325 bottled have been produced from this rather unusual cask (#324069). Delivered at the bottler’s standard ABV of 48.9% - this is noted as ‘original strength’ which frankly I find to be a point which will likely cause confusion. This ABV is not natural, nor cask strength, but rather a product of a discussion. Fine enough - but nevertheless, the use of ‘original’ on the label by implication implies a level of unaffectedness – which is simply not the case here. Language means different things to different people.

The release can be picked up via the Top Whiskies website for £69 – the same price as the other bottlings in the Firkin series. I do like this single pricing structure. Nice.

Nose: Meaty with bacon lardons and burnt with a combination of melted plastic, ash, medicinal wipes and an electrical box fire. Golden syrup and nut brittle joined smoked caramel whilst residue minerality and sea breeze lurk in the background. The addition of water presents citrus fruits – St Clements together with additional antiseptic peat cues and ozone.

Taste: The arrival is meaty – roast beef dinner served next to an ashy log fire. Medicinalness is never too far behind – sticking plasters, ointment together with lamp oils. Then comes a combination of sweetness and salinity – crunchy toffee apples with an additional sugar dusting alongside a huge wave of brine and salty pasta water. Minerality persists into the back palate – hewn granite and limestone – together with persistent salinity. Dilution feels ill advised, reducing the fruity sweetness levels and emphasising the one note that’s already too domineering - salt.

Finish: Medium to long – with bacon Frazzles and serrano ham together with crushed aspirin minerality and dogged saltiness.

Despite favouring coastal and mineral whisky styles – this Coal Ila sadly exceeds my comfort zone for hard-hitting salinity. And at the same time, it leaves me wondering whether the marsala wine treatment has really paired well with the Caol Ila distillate style – to my palate, there’s less of an exchange of flavour and character here and more of a simple addition of sweetness atop of the powerful maritime notes. Distinctive and different but it doesn’t quite work for me.

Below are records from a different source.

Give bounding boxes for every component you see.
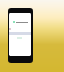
button[interactable]: App logo xyxy=(9,20,31,24)
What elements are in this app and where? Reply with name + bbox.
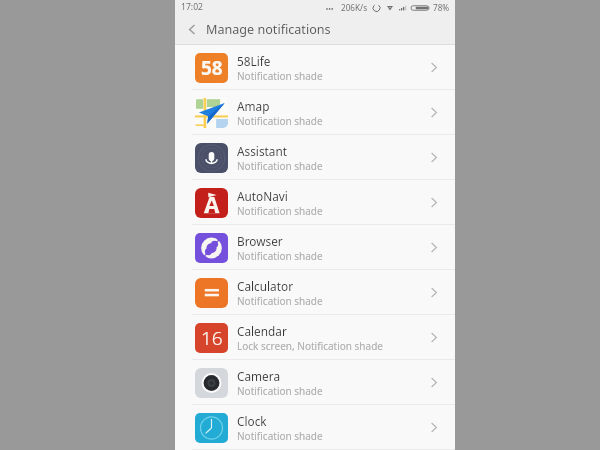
staticText: 78% — [433, 2, 450, 13]
staticText: Notification shade — [237, 204, 323, 218]
staticText: 17:02 — [181, 1, 203, 13]
staticText: 58Life — [237, 53, 271, 69]
button[interactable]: Calculator — [175, 270, 455, 315]
staticText: 16 — [201, 325, 223, 351]
button[interactable]: Assistant — [175, 135, 455, 180]
button[interactable]: Browser — [175, 225, 455, 270]
staticText: Notification shade — [237, 114, 323, 128]
staticText: Notification shade — [237, 249, 323, 263]
staticText: Lock screen, Notification shade — [237, 339, 383, 353]
staticText: Browser — [237, 233, 283, 249]
button[interactable]: 58 — [175, 45, 455, 90]
staticText: 206K/s — [341, 2, 368, 13]
staticText: Calculator — [237, 278, 294, 294]
button[interactable]: 16 — [175, 315, 455, 360]
button[interactable]: Clock — [175, 405, 455, 450]
staticText: Manage notifications — [206, 21, 331, 38]
staticText: Camera — [237, 368, 281, 384]
button[interactable]: Camera — [175, 360, 455, 405]
staticText: Calendar — [237, 323, 287, 339]
staticText: 58 — [201, 55, 223, 81]
staticText: Notification shade — [237, 294, 323, 308]
button[interactable]: Back — [175, 14, 208, 45]
button[interactable]: AutoNavi — [175, 180, 455, 225]
button[interactable]: Amap — [175, 90, 455, 135]
staticText: Notification shade — [237, 159, 323, 173]
staticText: Assistant — [237, 143, 287, 159]
staticText: Clock — [237, 413, 267, 429]
staticText: Notification shade — [237, 429, 323, 443]
staticText: AutoNavi — [237, 188, 288, 204]
staticText: Notification shade — [237, 69, 323, 83]
staticText: Notification shade — [237, 384, 323, 398]
staticText: Amap — [237, 98, 270, 114]
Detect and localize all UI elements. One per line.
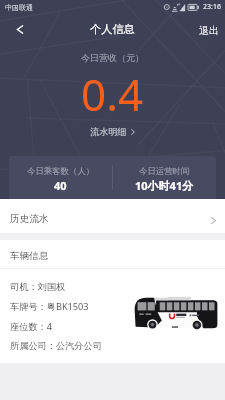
staticText: 中国联通	[5, 3, 33, 12]
staticText: 历史流水	[10, 213, 49, 225]
staticText: 今日营收（元）	[81, 52, 144, 63]
button[interactable]: 退出	[195, 16, 225, 42]
staticText: 今日乘客数（人）	[27, 166, 95, 177]
button[interactable]: 今日乘客数（人）	[9, 156, 112, 199]
button[interactable]: 流水明细	[85, 124, 140, 140]
staticText: 40	[54, 178, 67, 193]
staticText: 车牌号：粤BK1503	[10, 300, 89, 313]
staticText: 车辆信息	[10, 250, 49, 262]
staticText: 0.4	[81, 64, 144, 124]
staticText: 退出	[199, 25, 219, 37]
button[interactable]: 历史流水	[0, 199, 225, 233]
staticText: 司机：刘国权	[10, 281, 66, 293]
button[interactable]: 今日运营时间	[113, 156, 216, 199]
staticText: 座位数：4	[10, 320, 53, 333]
staticText: 个人信息	[90, 22, 135, 36]
staticText: 今日运营时间	[139, 166, 190, 177]
staticText: 所属公司：公汽分公司	[10, 340, 102, 352]
staticText: 流水明细	[90, 126, 127, 138]
staticText: 10小时41分	[135, 178, 194, 193]
staticText: 23:16	[203, 2, 221, 12]
button[interactable]: Back	[3, 14, 37, 44]
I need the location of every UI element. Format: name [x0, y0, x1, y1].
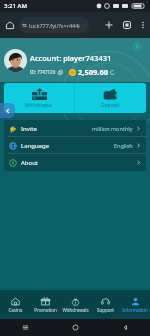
button[interactable]: Invite: [4, 120, 146, 137]
button[interactable]: Back: [100, 319, 150, 336]
staticText: Withdrawals: [62, 307, 89, 313]
button[interactable]: Deposit: [75, 83, 146, 113]
staticText: Account: player743431: [30, 53, 112, 63]
button[interactable]: New tab: [100, 12, 118, 38]
button[interactable]: Information: [120, 290, 150, 319]
button[interactable]: Home: [50, 319, 100, 336]
button[interactable]: About: [4, 154, 146, 171]
staticText: ID: 7747120: [30, 69, 56, 75]
button[interactable]: luck777.fyi/?s=r444i: [19, 17, 89, 33]
staticText: Support: [97, 307, 114, 313]
button[interactable]: Promotion: [30, 290, 60, 319]
button[interactable]: Casino: [0, 290, 30, 319]
button[interactable]: More options: [136, 12, 150, 38]
button[interactable]: Tabs: [118, 12, 136, 38]
button[interactable]: Language: [4, 137, 146, 154]
staticText: Language: [21, 142, 50, 150]
staticText: Casino: [8, 307, 23, 313]
staticText: Invite: [21, 125, 37, 133]
staticText: About: [21, 159, 39, 167]
button[interactable]: Withdrawal: [4, 83, 74, 113]
button[interactable]: Withdrawals: [60, 290, 90, 319]
button[interactable]: Support: [90, 290, 120, 319]
staticText: English: [114, 142, 133, 149]
staticText: 2,509.60: [78, 67, 108, 77]
staticText: 3:21 AM: [4, 2, 27, 10]
button[interactable]: Home: [0, 12, 19, 38]
staticText: Information: [122, 307, 148, 313]
button[interactable]: Recents: [0, 319, 50, 336]
button[interactable]: Back: [0, 103, 15, 118]
staticText: luck777.fyi/?s=r444i: [29, 22, 80, 29]
staticText: Promotion: [34, 307, 57, 313]
staticText: Withdrawal: [25, 102, 53, 109]
staticText: Deposit: [101, 102, 120, 109]
staticText: million monthly: [92, 125, 133, 132]
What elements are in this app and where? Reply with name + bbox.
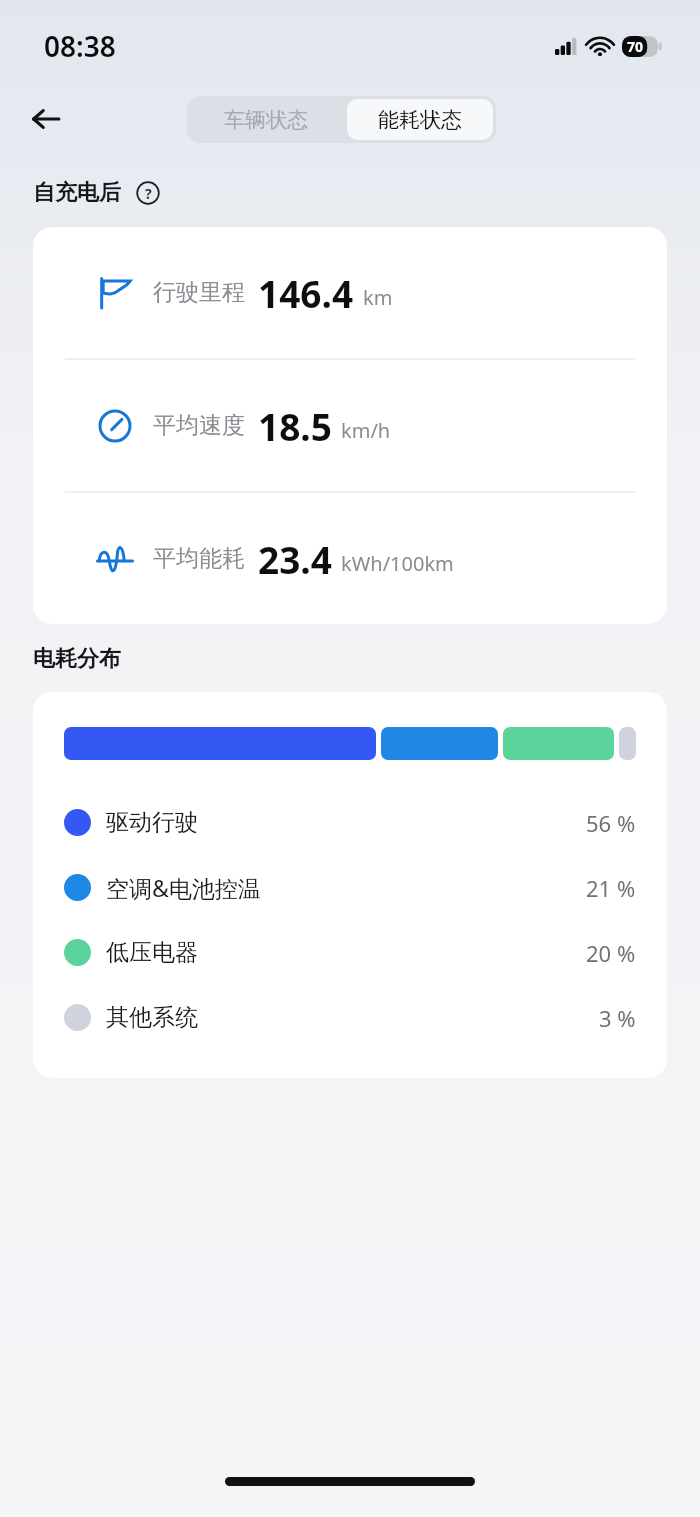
button[interactable]: 其他系统: [33, 985, 667, 1050]
staticText: 其他系统: [106, 1003, 198, 1032]
button[interactable]: 低压电器: [33, 920, 667, 985]
staticText: 146.4: [258, 268, 354, 318]
staticText: 电耗分布: [33, 645, 121, 673]
button[interactable]: 空调&电池控温: [33, 855, 667, 920]
staticText: 3 %: [599, 1003, 636, 1033]
button[interactable]: 平均速度: [33, 360, 667, 491]
button[interactable]: Help: [133, 178, 163, 208]
staticText: 空调&电池控温: [106, 872, 261, 903]
staticText: 平均速度: [153, 411, 245, 440]
staticText: ?: [145, 184, 152, 203]
staticText: 23.4: [258, 534, 332, 584]
staticText: 自充电后: [33, 179, 121, 207]
staticText: 56 %: [586, 808, 636, 838]
staticText: kWh/100km: [341, 550, 454, 577]
button[interactable]: 行驶里程: [33, 227, 667, 358]
button[interactable]: 能耗状态: [347, 99, 493, 140]
staticText: 70: [627, 37, 644, 56]
staticText: 低压电器: [106, 938, 198, 967]
staticText: 车辆状态: [224, 107, 308, 133]
staticText: 21 %: [586, 873, 636, 903]
button[interactable]: Back: [20, 93, 72, 145]
staticText: 驱动行驶: [106, 808, 198, 837]
button[interactable]: 车辆状态: [187, 96, 344, 143]
staticText: 08:38: [44, 27, 116, 65]
staticText: 18.5: [258, 401, 332, 451]
button[interactable]: 驱动行驶: [33, 790, 667, 855]
staticText: 平均能耗: [153, 544, 245, 573]
staticText: 20 %: [586, 938, 636, 968]
staticText: km/h: [341, 417, 391, 444]
button[interactable]: 平均能耗: [33, 493, 667, 624]
staticText: km: [363, 284, 393, 311]
staticText: 行驶里程: [153, 278, 245, 307]
staticText: 能耗状态: [378, 107, 462, 133]
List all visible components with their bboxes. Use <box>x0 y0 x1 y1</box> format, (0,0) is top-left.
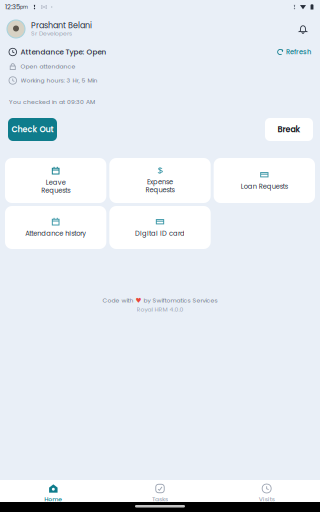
staticText: Visits <box>259 495 275 503</box>
button[interactable]: Digital ID card <box>109 206 211 249</box>
button[interactable]: Leave <box>5 158 106 203</box>
button[interactable]: Refresh <box>277 45 311 59</box>
button[interactable]: Visits <box>213 480 320 502</box>
staticText: You checked in at 09:30 AM <box>9 98 95 106</box>
staticText: Requests <box>41 186 70 195</box>
button[interactable]: Home <box>0 480 107 502</box>
staticText: 12:35 <box>5 2 20 12</box>
staticText: Refresh <box>286 47 311 57</box>
staticText: Check Out <box>12 124 54 135</box>
staticText: Loan Requests <box>241 182 288 191</box>
staticText: Prashant Belani <box>31 20 92 31</box>
button[interactable]: Notifications <box>293 19 313 39</box>
staticText: Sr Developers <box>31 29 72 38</box>
staticText: Open attendance <box>20 62 76 71</box>
staticText: Code with <box>102 296 136 305</box>
staticText: by Swiftomatics Services <box>142 296 218 305</box>
staticText: Attendance history <box>25 229 86 238</box>
staticText: Attendance Type: Open <box>20 47 106 57</box>
staticText: Expense <box>147 177 173 187</box>
staticText: Tasks <box>152 495 168 503</box>
button[interactable]: Expense <box>109 158 211 203</box>
button[interactable]: Loan Requests <box>214 158 315 203</box>
staticText: Working hours: 3 Hr, 5 Min <box>20 76 98 85</box>
staticText: ♥ <box>136 297 142 304</box>
button[interactable]: Attendance history <box>5 206 106 249</box>
staticText: Requests <box>146 185 174 195</box>
staticText: Leave <box>46 178 66 187</box>
staticText: Digital ID card <box>135 229 185 238</box>
staticText: Royal HRM 4.0.0 <box>136 305 184 314</box>
button[interactable]: Tasks <box>107 480 213 502</box>
button[interactable]: Check Out <box>8 118 57 141</box>
button[interactable]: Break <box>265 118 313 141</box>
staticText: pm <box>20 4 28 10</box>
staticText: Break <box>278 124 300 135</box>
staticText: Home <box>44 495 62 503</box>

Review sample provided by Top Whiskies on behalf of Firkin Whisky Co.

Score: 77/100

The Dramble reviews Firkin Whisky Company Aultmore 2010 – Firkin Rare

Bottle Name: Aultmore 2010

ABV: 48.9%
Distillery: Aultmore
Bottler: Firkin Whisky Co.
Region: Speyside

The final stop on our Firkin Whisky exploration takes us to Aultmore and ‘Firkin Rare’. Here’s the custom US/French oak casks have had a saturation of tawny port wine.

The release of 273 bottles from custom cask (#800670) is available as of writing via Top Whiskies for (no prizes) - £69.

Nose: Immediate expressive berry fruits – wild blackberries, redcurrant jelly, cassis and berry gelato. Battenberg cake and desiccated coconut sit with lacquered oak and beeswax polished tables whilst freshly picked mint provide a herbal coolness. Reduction transposes the nose to reveal more stone fruits – apricots – alongside a cup of mocha and crumbled rich tea biscuits.

Taste: Impactful on the arrival – 48.9% is spot on here. Blackberries, and press blackcurrants – Ribena time. Dark ground chocolate and sponge cake sits with sticky toffee pudding, whilst walnut oils and stem ginger are given a polished oaky kick. Water offers a brighter outlook with more red berries than blackberries -cranberry and redcurrant – whilst golden syrup is joined by ginger and brandy snaps.

Finish: Quite long with persisting berry fruitiness and drying, mentholated dark wood.

On paper, tawny port Aultmore doesn’t necessarily feel like a ‘rare’ whisky. But not only have I struggled to find another example of this pairing, but also, and similarly to all other Firkin releases – the custom American/French oak casks are far from a gimmick, offering palpable influence. Here the combination is unique – and in that sense ‘rare’. There’s a touch too much dryness from the port wine in the finish for my liking – but other than that, this is on-point throughout. Very very easy to like.

Review sample provided by Top Whiskies on behalf of Firkin Whisky Co.